Te li do io i tropici
Si intitolerà Te li do io i Tropici. Tradotto da Simona Geroldi e Silvia Sichel, sarà pubblicato da Marco Tropea nella collana "Le Gaggie". Il volume, in brossura, conta 384 pagine (ISBN 88-438-0232-1).

Per l'occasione, Paco Ignacio Taibo II sarà in Italia per un breve ciclo di incontri.


Riportiamo di seguito, per gentile concessione dell'editore, le note di presentazione del volume.

Paco Ignacio Taibo II è uno degli scrittori latinoamericani più amati dal pubblico italiano, che lo segue con affetto nelle sue molteplici vocazioni di romanziere, saggista storico, attivista politico appassionato e contagioso, infaticabile propagandista della nuova letteratura latinoamericana.

Proprio in questo libro, i sempre più numerosi fans troveranno la summa delle vocazioni di Paco Taibo, saggi storici e articoli, romanzi e racconti, ma anche riflessioni sulla storia eroica e sfortunata delle tante rivoluzioni che hanno nutrito di speranza il continente latinoamericano.

Un libro-labirinto che ha l’intima coerenza interna che caratterizza le innumerevoli attività del suo autore, da sempre teorico del “caos organizzato” e di una gioiosa e rigorosa rottura degli steccati tra i generi e le competenze.

Si può affrontare la lettura di un libro come un ballerino di danzón affronta la pista da ballo? E’ così che Paco Ignacio Taibo II immagina ci si debba accostare al suo immane zibaldone: con “ritmo, fianchi agili, sudore tropicale, schivate e finte”. Tra romanzi brevi, racconti, lettere, descrizioni, poesie, fotografie, note biografiche, reportage, cronache, interviste e altri scritti del tutto inclassificabili, il vulcanico scrittore messicano ha composto un personalissimo scenario di fine millennio.
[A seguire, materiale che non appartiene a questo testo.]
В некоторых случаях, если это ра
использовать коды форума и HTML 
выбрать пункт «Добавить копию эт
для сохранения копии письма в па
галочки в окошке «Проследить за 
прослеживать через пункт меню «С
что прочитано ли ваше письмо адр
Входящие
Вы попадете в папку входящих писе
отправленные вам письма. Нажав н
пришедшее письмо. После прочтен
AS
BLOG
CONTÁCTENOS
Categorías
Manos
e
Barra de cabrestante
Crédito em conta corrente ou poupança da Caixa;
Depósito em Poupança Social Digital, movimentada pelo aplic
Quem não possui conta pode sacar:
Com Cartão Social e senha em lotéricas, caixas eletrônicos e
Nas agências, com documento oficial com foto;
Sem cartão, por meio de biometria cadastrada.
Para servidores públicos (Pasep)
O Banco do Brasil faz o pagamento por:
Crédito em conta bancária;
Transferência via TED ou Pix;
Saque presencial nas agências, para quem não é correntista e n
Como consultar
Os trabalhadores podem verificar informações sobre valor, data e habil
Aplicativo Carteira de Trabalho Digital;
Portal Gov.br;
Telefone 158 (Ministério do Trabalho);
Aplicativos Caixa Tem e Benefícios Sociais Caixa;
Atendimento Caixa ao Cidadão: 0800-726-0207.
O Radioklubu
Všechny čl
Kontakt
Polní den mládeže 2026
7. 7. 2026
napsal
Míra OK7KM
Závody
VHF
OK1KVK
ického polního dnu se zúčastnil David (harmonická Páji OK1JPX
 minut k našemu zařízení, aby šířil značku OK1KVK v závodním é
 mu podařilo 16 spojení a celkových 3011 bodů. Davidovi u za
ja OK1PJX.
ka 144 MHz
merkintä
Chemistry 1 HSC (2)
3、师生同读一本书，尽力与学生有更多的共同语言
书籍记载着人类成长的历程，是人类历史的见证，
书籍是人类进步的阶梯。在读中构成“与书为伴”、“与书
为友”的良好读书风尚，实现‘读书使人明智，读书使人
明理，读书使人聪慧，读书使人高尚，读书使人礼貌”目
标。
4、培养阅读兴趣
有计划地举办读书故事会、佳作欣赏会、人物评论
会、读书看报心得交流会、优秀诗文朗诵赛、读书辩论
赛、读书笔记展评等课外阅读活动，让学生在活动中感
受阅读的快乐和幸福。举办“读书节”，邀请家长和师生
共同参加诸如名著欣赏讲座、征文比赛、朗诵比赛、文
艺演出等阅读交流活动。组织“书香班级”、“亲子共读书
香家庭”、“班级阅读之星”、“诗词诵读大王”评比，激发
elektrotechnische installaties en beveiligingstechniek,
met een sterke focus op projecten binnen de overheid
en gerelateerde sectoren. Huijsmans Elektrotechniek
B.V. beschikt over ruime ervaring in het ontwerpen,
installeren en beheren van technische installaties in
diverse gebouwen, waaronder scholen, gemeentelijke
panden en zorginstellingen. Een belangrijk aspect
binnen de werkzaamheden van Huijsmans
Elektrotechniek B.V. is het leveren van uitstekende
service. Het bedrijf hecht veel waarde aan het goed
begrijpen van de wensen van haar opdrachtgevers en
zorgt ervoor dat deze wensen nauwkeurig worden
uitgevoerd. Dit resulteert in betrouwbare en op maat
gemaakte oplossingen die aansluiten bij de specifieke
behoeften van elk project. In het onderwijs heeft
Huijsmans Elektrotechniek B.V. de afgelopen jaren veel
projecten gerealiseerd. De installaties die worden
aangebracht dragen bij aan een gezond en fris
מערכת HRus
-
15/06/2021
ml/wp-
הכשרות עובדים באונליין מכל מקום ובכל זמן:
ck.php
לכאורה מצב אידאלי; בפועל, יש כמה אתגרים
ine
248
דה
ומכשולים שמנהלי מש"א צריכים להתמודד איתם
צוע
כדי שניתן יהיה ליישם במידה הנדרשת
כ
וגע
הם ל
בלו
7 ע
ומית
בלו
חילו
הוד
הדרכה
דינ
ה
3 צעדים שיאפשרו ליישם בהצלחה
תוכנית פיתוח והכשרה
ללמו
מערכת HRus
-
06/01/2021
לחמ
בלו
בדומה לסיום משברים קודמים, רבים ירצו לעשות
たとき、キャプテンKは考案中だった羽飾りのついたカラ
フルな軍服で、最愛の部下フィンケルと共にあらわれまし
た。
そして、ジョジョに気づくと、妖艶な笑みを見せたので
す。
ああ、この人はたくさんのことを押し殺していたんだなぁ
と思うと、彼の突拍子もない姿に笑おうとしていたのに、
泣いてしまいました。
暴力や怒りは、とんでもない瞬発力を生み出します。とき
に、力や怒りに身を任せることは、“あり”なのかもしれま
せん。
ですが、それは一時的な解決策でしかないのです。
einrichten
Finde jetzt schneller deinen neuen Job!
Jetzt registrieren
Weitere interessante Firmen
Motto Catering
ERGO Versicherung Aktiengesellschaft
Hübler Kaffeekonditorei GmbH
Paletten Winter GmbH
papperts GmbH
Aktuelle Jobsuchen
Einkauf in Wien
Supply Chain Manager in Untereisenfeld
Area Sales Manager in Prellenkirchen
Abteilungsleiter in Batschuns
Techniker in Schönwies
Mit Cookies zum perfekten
Non ci si aspetti però un insieme disordinato, perché, spiega l’autore “Man mano che procedevo ad assemblare e riscrivere, e in seguito scrivendo i capitoli nuovi, mi sono reso conto che questa cronaca non aveva l’incoerenza che avevo sperato; che in qualche modo stava prendendo forma una versione, letteraria e giornalistica, dei tempi che mi era toccato di vivere nell’ultimo decennio”.